Open-source 'R' gets Hadoop integration
The R programming language is getting a new dose of big data processing by integrating the open-source Hadoop framework.
Lately, you can't talk about business without talking about "big data," which, incidentally, is the focus of the latest package from Revolution Analytics. Revolution Analytics, which commercialized the open-source R statistics language, emphasizes expanding the use of R beyond its academic roots to business.
On Tuesday, Revolution is expected to release a new addition of big data analysis to its Revolution R Enterprise software. This is an add-on package called RevoScaleR that provides a framework for fast and efficient multicore processing of large data sets.

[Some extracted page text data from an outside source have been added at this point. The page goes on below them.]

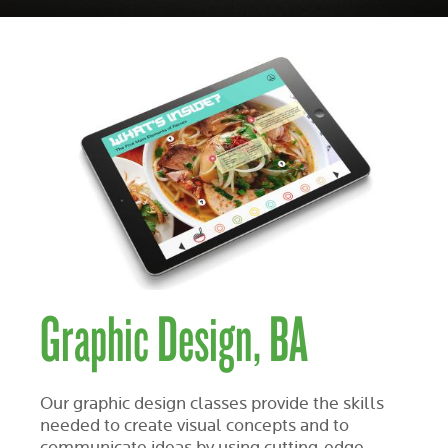
Graphic Design, BA
Our graphic design classes provide the skills
needed to create visual concepts and to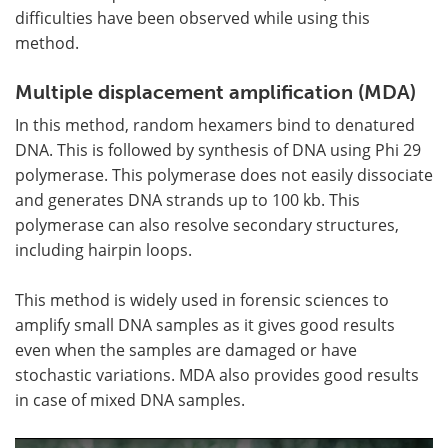
difficulties have been observed while using this
method.
Multiple displacement amplification (MDA)
In this method, random hexamers bind to denatured
DNA. This is followed by synthesis of DNA using Phi 29
polymerase. This polymerase does not easily dissociate
and generates DNA strands up to 100 kb. This
polymerase can also resolve secondary structures,
including hairpin loops.
This method is widely used in forensic sciences to
amplify small DNA samples as it gives good results
even when the samples are damaged or have
stochastic variations. MDA also provides good results
in case of mixed DNA samples.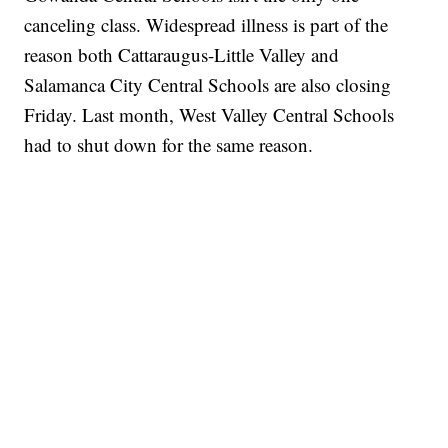
canceling class. Widespread illness is part of the
reason both Cattaraugus-Little Valley and
Salamanca City Central Schools are also closing
Friday. Last month, West Valley Central Schools
had to shut down for the same reason.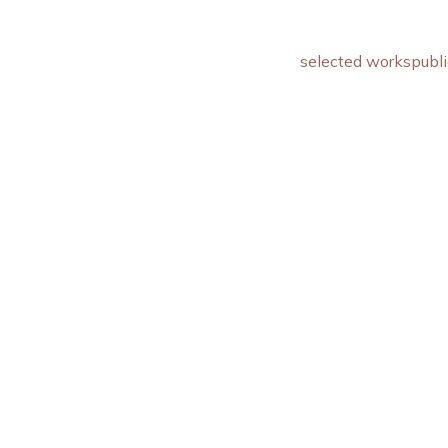
selected works
publi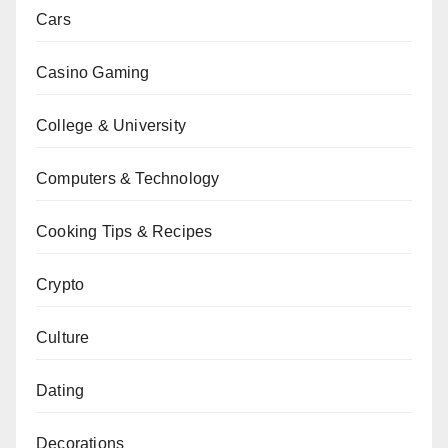
Cars
Casino Gaming
College & University
Computers & Technology
Cooking Tips & Recipes
Crypto
Culture
Dating
Decorations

According to the company, the new package will allow users to process, visualize, and model terabyte-class data sets in a matter of seconds, and it leverages many popular data processors and storage mechanisms, including the popular Apache Hadoop framework and countless NoSQL databases, for complex statistical analysis.
The RevoScaleR package introduces a number of new features, including:
- a new binary 'Big Data' file format--XDF--with an interface to the R language that provides high-speed access to arbitrary rows, blocks, and columns of data
- a collection of the most common statistical algorithms optimized for big data, including high-performance implementations of summary statistics, linear regression, binomial logistic regression, and crosstabs
- data reading and transformation tools to prepare large data sets for analysis
In a conversation with CNET, Revolution cited a use case that involved the processing of more than 13 GB of FAA data that detailed every commercial flight departure and arrival between 1987 and 2008. In the past, analyzing such a large data set would be an overnight affair that could take upward of 12 hours; with RevoScaleR, the same data set was analyzed in less than one second.